A former member of Aum Shinrikyo plans to deny involvement in the doomsday cult’s deadly 1995 sarin nerve gas attack on the Tokyo subway system, sources said.
Katsuya Takahashi, 56, also intends to deny some of the charges against him in connection with two other crimes when he appears at the Tokyo District Court, where he is expected to face a lay judge trial next year, the sources said Monday.
Takahashi has been indicted in connection with a string of incidents including the sarin gas attack on March 20, 1995, that killed 13 people and left more than 6,000 ill.
According to the sources, Takahashi will tell the court that he did not collude with Aum founder Shoko Asahara, whose real name is Chizuo Matsumoto, and others in carrying out the sarin gas attack, and several attacks using VX nerve gas in 1994 and 1995.
Apart from the sarin and VX gas attacks, and the 1995 abduction of a Tokyo notary, Takahashi has also been indicted in connection with a parcel bomb the same year sent to then-Tokyo Gov. Yukio Aoshima.

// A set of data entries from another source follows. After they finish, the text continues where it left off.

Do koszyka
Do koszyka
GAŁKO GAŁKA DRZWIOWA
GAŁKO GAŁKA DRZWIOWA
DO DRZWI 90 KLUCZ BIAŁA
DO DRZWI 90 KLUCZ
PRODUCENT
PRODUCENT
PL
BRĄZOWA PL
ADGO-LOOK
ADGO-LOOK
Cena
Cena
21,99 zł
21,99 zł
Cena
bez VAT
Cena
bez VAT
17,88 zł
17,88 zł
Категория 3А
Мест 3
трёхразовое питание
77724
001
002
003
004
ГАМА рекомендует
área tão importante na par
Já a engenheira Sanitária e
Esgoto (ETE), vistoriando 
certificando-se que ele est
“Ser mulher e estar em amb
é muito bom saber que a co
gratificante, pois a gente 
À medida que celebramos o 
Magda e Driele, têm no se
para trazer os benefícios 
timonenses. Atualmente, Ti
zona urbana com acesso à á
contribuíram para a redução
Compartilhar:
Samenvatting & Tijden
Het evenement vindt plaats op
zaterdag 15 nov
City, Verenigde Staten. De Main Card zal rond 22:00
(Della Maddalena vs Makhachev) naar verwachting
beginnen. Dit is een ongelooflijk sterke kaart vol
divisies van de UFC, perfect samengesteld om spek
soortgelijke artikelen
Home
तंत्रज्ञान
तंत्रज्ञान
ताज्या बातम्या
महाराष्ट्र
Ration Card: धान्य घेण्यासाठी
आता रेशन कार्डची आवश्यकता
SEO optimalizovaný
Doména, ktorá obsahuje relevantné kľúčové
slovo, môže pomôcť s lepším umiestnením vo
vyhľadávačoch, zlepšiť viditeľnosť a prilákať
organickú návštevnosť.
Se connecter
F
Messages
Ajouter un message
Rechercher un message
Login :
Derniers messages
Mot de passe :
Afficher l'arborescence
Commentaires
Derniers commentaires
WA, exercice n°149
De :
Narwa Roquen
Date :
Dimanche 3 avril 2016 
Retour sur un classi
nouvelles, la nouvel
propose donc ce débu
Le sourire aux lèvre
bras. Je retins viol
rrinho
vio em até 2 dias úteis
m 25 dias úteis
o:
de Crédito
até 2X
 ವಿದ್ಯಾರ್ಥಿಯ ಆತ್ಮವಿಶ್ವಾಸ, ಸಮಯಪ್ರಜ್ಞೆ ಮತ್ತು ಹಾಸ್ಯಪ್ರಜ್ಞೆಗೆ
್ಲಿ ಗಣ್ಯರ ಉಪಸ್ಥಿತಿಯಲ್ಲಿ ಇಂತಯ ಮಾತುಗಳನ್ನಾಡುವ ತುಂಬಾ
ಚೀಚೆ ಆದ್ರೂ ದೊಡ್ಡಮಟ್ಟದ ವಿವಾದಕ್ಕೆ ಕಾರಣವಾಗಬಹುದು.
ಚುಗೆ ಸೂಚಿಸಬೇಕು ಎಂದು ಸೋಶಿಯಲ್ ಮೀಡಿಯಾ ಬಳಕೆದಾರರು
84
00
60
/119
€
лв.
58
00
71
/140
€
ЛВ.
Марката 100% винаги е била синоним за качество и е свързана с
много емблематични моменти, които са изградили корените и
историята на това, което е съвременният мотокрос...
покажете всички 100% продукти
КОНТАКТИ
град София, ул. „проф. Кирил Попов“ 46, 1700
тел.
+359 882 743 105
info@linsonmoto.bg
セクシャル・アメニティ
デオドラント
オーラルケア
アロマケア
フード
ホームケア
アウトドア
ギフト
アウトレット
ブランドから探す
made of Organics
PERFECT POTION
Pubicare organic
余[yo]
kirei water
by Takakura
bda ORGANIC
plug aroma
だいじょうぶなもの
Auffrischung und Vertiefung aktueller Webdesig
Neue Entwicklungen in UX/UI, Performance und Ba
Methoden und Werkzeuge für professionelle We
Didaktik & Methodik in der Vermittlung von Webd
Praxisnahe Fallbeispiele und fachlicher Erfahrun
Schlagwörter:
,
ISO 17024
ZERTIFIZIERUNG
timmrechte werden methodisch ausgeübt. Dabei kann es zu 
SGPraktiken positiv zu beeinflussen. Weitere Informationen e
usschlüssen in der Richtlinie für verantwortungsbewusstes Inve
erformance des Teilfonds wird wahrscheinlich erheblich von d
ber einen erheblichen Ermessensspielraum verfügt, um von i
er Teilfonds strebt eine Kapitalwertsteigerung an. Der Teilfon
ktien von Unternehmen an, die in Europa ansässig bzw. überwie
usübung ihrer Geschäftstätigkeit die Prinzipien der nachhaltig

Takahashi was on a special wanted list from 1995 along with former Aum members Makoto Hirata, 49, and Naoko Kikuchi, 42.
The last fugitive of the doomsday cult wanted in connection with the notorious sarin attack, Takahashi was arrested in Tokyo in June 2012 after about 17 years on the run.
Earlier that month, Kikuchi was arrested in Kanagawa Prefecture, while Hirata, a former senior Aum member, turned himself in to Tokyo police in December 2011.
Hirata and Kikuchi denied the charges against them at their lay judge trials but were both found guilty. Hirata was sentenced in March to nine years in prison while Kikuchi received a five-year prison term in June. both have filed appeals. Neither were charged in relation to the subway attack.
The trial of Takahashi, who allegedly acted as a driver for one of the cult members who released sarin in the subway, will mark the first time that the 1995 sarin attack is tackled by lay judges.
Thirteen Aum members including Asahara are currently on death row.